Our friends have the same question. We are asking them to put their lives on the line in support of shared goals, and they need to know we will stand by them. More rides on the outcome of our effort in Afghanistan than the particular interests we have there. American security would benefit greatly if we changed the global perception that the U.S. does not have the stomach to finish what it starts.

We cannot dismiss our extensive and painful experiences in Iraq, but we must recognize the differences between that country and Afghanistan.

Perhaps the most important lesson of Iraq that is transportable to Afghanistan is this: It is impossible to conduct effective counterterrorism operations (i.e., targeting terrorist networks with precise attacks on key leadership nodes) in a fragile state without conducting effective counterinsurgency operations (i.e., protecting the population and using economic and political programs to build support for the government and resistance to insurgents and terrorists). We will never have a better scenario in which to test the limitations of the counterterrorism model than we had in Iraq in 2006. U.S. Special Forces teams had complete freedom to act against al-Qaeda in Iraq, supported by around 150,000 regular U.S. troops, Iraqi military and police forces of several hundred thousand, and liberal airpower. We killed scores of key terrorist leaders, including the head of al-Qaeda in Iraq, Abu Musab al Zarqawi, in June 2006. But terrorist strength, violence, and control only increased over the course of that year. It was not until units already on the ground applied a new approach—a counterinsurgency approach—and received reinforcements that we were able to defeat al-Qaeda in Iraq (even without killing its new leader).

In Afghanistan, we have nothing like the freedom of movement we had in Iraq in 2006, and nothing like the force levels. We have, furthermore, been targeting leadership nodes within terrorist networks in Afghanistan and Pakistan for seven years now, yet the groups are not defeated. Absent a counterinsurgency and nation-building strategy that leads the population to reject the terrorists, killing bad guys will not defeat well-organized and determined terrorist networks.

Enthusiasm has been growing for some time over the idea of generating “awakenings” in Afghanistan similar to the Anbar Awakening that helped turn the tide in Iraq in 2007. Conceptually, this enthusiasm is sound. As noted above, success will require developing local solutions that are integrated in some way with the central government—the most abstract rendering of the “awakening” phenomenon in Iraq.

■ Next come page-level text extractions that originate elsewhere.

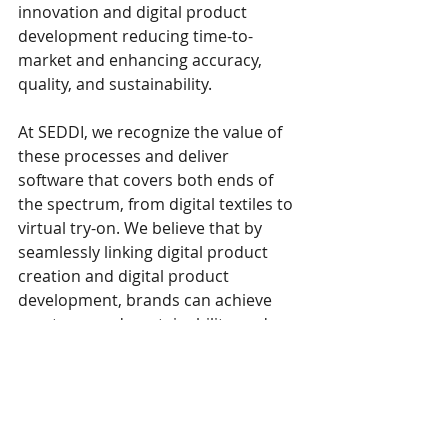
innovation and digital product 
development reducing time-to-
market and enhancing accuracy, 
quality, and sustainability.
At SEDDI, we recognize the value of 
these processes and deliver 
software that covers both ends of 
the spectrum, from digital textiles to 
virtual try-on. We believe that by 
seamlessly linking digital product 
creation and digital product 
development, brands can achieve 
greater speed, sustainability, and 
innovation while delivering high-
quality, market-ready apparel and 
products.
Continue reading on The 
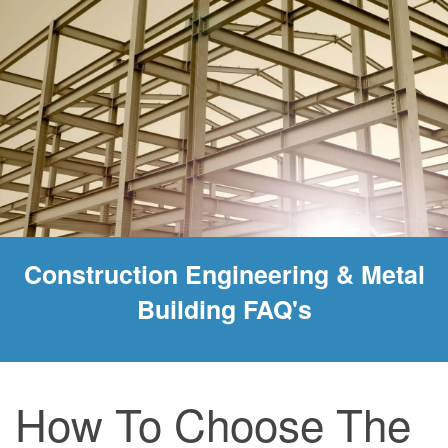
Construction Engineering & Metal
Building FAQ's
How To Choose The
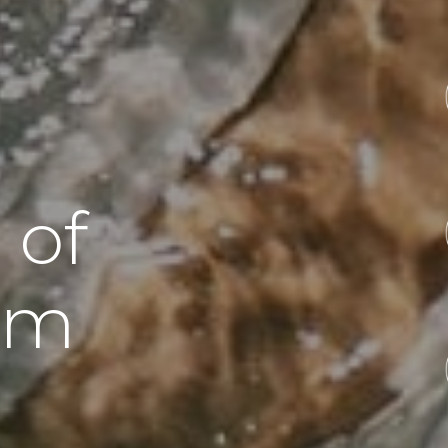
 of
sm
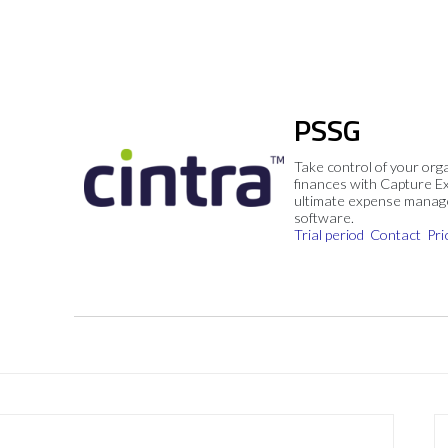
PSSG
Take control of your org
finances with Capture E
ultimate expense mana
software.
Trial period
Contact
Pri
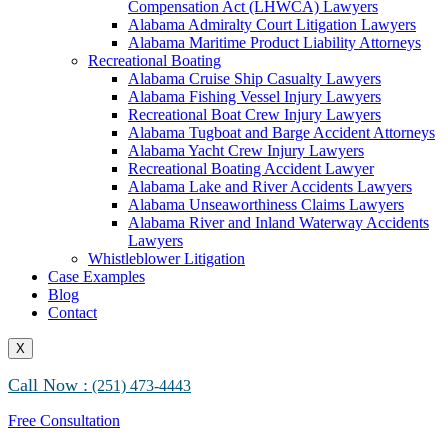
Compensation Act (LHWCA) Lawyers
Alabama Maritime Vessel Collision Attorneys
Alabama Admiralty Court Litigation Lawyers
Alabama Marine Fire and Explosion Attorneys
Alabama Maritime Product Liability Attorneys
Recreational Boating
Alabama Cruise Ship Casualty Lawyers
Alabama Fishing Vessel Injury Lawyers
Recreational Boat Crew Injury Lawyers
Alabama Tugboat and Barge Accident Attorneys
Alabama Yacht Crew Injury Lawyers
Recreational Boating Accident Lawyer
Alabama Lake and River Accidents Lawyers
Alabama Unseaworthiness Claims Lawyers
Alabama River and Inland Waterway Accidents
Lawyers
Whistleblower Litigation
Case Examples
Blog
Contact
X
Call Now :
(251) 473-4443
Free Consultation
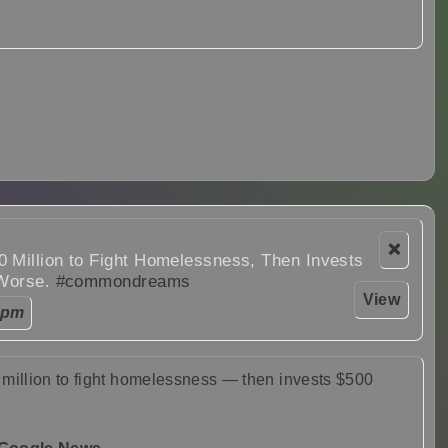
❌
 Million to Fight Homelessness, Then Invests
 Worse.
#commondreams
View
 pm
million to fight homelessness — then invests $500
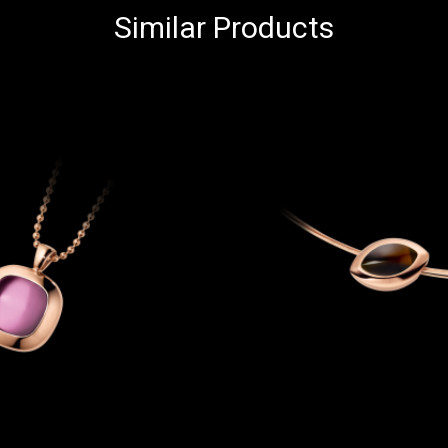
Similar Products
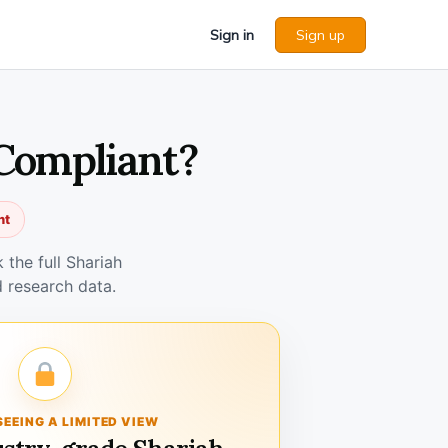
Sign in
Sign up
 Compliant?
nt
the full Shariah
 research data.
SEEING A LIMITED VIEW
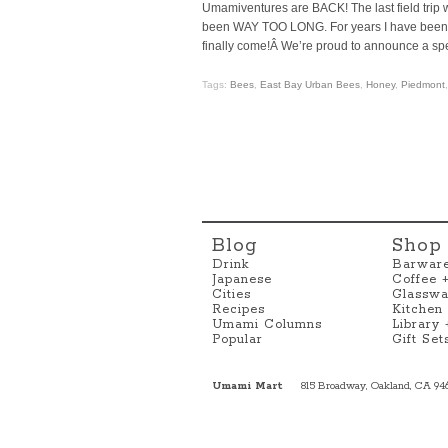
Umamiventures are BACK! The last field trip
been WAY TOO LONG. For years I have been tr
finally come!Â We’re proud to announce a spe
Tags:
Bees
,
East Bay Urban Bees
,
Honey
,
Piedmont
Blog
Shop
Drink
Barwar
Japanese
Coffee 
Cities
Glasswa
Recipes
Kitchen
Umami Columns
Library
Popular
Gift Set
Umami Mart
815 Broadway, Oakland, CA 94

But we must be very careful about trying to apply Iraq “lessons” of greater specificity. For one thing, what happened in Iraq was not a single phenomenon. The Sunni-Arab rejection of al-Qaeda and turn to the coalition consisted of myriad local developments rather than being a coordinated movement. The coalition response to and support of those local developments was coordinated—we coined the term “Sons of Iraq” and treated SOIs as though they were a coherent group for certain funding and bureaucratic purposes—but each group remained independent. The SOIs never developed a corporate identity, and the local movements transformed their local political contexts rather than evolving into a country-wide movement.

The same will be true in Afghanistan. Local groups in Konar will not identify with local groups in Helmand, nor should they. There is no “Sons of Afghanistan” program that can be centrally defined and directed during its formation. As in Iraq, we must allow and encourage local movements to grow organically—in accordance with local conditions and traditions, but moderated by Afghan and coalition forces that understand the local area. It should go without saying that any effort to develop local security forces in areas that have not been cleared of insurgents will fail, either exposing the locals to vicious retribution or helping the insurgents co-opt new fighters.

Pashtuns are not Arabs. They have different traditions, different tribal structures, different ways of resolving differences. One of the most important (and least remarked-upon) differences is that Iraqis fight in their cities and villages while Pashtuns, on the whole, do not.

Saddam Hussein planned his defenses against U.S. attack with the intention of drawing us into urban fights he thought we would fear. Indigenous Iraqi insurgents dug into villages and cities and blended into the population. So did the external terror groups.

Coalition forces fought their way through Iraqi cities and villages, sometimes doing fearful damage to the cities and local populations. We devastated Fallujah and Ramadi, for example. But local grievances did not focus on the collateral damage. Considering the scale of the destruction, Iraqi complaints about it were very mild. In 2007, victorious coalition troops who had fought their way through insurgent and terrorist sanctuaries in Baghdad were more popular at the end of the fight than at the beginning. Iraqis generally recognize that their wars are fought in their cities, horrible though that is, so they have a fairly high tolerance for collateral damage and even for the presence of foreign forces in their urban areas and villages. They are generally more interested in who is going to win.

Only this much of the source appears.